Sadly, TAMP is an astonishingly difficult problem. A generalized algorithm for optimal solutions, especially when we have dynamic constraints, would be computationally intractable for most cases. However, we can make a few simplifying assumptions:
- The state space dimensionality is low (typically we assume a second order model).
- The space is not pathologically difficult - typically your intakes are tolerant of reasonable errors in alignment, and there are few obstacles around.
- Robot is (hopefully) controllable.
- Our intake is “touch it, own it” - that is, we do not need to stay within a set state for a given amount of time to pick up a piece.

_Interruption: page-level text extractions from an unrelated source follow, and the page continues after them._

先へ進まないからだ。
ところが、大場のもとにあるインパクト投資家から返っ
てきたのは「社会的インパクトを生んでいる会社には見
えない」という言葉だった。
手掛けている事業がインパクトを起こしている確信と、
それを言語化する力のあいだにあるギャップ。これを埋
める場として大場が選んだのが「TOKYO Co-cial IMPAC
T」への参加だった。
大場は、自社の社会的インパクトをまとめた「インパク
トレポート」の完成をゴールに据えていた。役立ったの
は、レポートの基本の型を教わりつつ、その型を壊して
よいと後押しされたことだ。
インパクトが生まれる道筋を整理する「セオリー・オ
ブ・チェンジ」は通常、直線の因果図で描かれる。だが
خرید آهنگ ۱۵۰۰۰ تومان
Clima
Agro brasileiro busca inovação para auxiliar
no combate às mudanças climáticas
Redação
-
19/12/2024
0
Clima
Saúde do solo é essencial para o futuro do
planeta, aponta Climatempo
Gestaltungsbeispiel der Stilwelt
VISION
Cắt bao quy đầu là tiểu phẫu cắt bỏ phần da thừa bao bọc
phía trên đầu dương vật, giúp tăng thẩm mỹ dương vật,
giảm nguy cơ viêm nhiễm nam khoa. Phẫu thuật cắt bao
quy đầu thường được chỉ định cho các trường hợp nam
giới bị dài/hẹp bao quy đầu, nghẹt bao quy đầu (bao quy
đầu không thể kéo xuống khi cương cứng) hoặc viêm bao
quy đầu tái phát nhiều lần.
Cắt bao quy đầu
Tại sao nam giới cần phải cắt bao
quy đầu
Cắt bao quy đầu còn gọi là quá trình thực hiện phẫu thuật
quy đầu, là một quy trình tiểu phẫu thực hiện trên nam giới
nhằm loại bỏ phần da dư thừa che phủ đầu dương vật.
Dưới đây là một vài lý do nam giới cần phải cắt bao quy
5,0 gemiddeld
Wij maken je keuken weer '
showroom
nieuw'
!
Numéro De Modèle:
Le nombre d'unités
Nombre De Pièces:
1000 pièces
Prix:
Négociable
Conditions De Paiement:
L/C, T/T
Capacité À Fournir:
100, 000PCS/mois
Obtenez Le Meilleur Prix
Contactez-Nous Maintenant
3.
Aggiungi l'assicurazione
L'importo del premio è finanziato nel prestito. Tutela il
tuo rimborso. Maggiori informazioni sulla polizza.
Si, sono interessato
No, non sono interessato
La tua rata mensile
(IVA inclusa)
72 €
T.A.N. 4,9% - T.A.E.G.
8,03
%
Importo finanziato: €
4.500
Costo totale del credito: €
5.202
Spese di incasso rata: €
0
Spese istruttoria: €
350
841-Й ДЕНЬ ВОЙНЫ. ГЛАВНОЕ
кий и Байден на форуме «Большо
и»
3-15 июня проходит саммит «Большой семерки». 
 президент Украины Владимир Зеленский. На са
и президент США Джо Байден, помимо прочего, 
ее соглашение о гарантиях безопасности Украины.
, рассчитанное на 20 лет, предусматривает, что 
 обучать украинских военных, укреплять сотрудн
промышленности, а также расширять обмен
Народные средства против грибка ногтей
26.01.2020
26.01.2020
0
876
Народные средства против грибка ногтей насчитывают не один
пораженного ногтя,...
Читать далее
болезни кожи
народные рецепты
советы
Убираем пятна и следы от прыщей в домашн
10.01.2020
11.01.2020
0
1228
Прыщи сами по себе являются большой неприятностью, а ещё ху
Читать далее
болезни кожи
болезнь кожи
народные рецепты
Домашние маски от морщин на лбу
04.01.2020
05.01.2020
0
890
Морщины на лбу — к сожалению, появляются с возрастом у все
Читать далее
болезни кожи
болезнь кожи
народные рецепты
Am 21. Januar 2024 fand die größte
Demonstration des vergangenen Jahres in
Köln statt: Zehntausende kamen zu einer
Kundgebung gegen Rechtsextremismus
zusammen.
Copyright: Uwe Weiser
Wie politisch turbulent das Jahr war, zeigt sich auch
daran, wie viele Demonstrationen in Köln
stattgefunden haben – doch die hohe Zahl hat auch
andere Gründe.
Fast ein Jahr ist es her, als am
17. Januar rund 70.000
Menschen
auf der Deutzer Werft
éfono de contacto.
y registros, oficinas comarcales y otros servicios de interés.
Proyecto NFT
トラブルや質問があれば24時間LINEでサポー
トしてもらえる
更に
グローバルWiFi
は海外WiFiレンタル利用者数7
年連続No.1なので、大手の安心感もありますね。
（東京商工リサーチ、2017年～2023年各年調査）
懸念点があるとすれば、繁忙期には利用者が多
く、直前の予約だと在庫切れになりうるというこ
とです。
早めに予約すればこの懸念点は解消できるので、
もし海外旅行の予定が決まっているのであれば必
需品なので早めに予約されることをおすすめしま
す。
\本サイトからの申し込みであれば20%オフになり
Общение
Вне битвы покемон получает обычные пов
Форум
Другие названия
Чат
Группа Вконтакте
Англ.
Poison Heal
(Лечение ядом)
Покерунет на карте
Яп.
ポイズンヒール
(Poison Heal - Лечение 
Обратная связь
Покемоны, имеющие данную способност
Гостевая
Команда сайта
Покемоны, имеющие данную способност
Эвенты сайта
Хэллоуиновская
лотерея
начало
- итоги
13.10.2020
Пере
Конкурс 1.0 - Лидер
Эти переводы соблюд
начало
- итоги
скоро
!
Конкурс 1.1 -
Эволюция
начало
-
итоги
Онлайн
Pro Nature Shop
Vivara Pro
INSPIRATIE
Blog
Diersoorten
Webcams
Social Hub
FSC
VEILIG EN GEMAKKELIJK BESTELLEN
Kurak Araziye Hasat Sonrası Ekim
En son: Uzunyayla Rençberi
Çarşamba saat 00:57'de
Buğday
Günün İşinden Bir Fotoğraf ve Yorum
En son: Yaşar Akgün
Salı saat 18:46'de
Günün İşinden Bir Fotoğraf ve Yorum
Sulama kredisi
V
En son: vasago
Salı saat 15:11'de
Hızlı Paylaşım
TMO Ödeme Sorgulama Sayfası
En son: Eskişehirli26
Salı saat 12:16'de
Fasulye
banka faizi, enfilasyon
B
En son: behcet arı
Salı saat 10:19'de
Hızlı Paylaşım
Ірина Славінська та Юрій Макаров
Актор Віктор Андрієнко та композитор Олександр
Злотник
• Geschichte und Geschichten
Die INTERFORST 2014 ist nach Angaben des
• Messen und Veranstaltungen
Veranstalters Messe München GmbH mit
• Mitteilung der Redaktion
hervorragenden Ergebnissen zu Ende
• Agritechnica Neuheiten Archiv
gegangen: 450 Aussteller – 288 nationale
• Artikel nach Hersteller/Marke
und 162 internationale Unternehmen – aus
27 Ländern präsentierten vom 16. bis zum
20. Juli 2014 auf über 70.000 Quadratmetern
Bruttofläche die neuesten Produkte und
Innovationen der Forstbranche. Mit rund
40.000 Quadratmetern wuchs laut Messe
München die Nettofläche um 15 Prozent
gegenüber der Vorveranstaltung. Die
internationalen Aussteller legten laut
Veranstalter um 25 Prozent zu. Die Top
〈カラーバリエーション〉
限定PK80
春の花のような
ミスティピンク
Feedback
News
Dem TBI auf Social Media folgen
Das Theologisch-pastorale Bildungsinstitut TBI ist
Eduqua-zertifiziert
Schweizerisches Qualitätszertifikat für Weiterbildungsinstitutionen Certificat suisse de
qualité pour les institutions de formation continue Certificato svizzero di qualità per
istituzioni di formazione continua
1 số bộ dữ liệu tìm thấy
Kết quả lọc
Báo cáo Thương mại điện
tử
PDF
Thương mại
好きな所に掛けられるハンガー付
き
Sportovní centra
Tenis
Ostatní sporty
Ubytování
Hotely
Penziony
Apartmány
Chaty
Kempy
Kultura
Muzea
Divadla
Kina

For example, if we reach a state where we are directly in front of a ball while traveling at 0ft/sec, we pick it up, even if we were in that state for a very small amount of time.
- There are no constraints on the order in which we pick up the game pieces.
The Approach
For notation: suppose our configuration space is \mathcal{Q}, and the set of control inputs is U.
We can use these assumptions to make a solution by the following strategy:
- For each game piece p_1, p_2, \cdots p_P, we can construct the sets \mathcal{P}_1, \mathcal{P}_2 \cdots \mathcal{P}_P \subseteq \mathcal{Q}, where if a robot state q \in \mathcal{Q} is also in \mathcal{P}_i, the robot picks up the i-th game piece.
- We sample N elements \{q_1, q_2, \cdots q_N\} := Q_{\text{sampled}} of \mathcal{Q}.
- With some clever math, we construct a roadmap of our space, where nearby q_i, q_j \in Q_{\text{sampled}} have known controls u_{i \rightarrow j}(t), u_{j \rightarrow i}(t) \in \mathbb{R^+} \mapsto U to travel between them. We can then use that to create a state transition graph G, whos nodes are Q_{\text{sampled}}, and whose edges are the amount of time it takes to transition between each configuration you sampled.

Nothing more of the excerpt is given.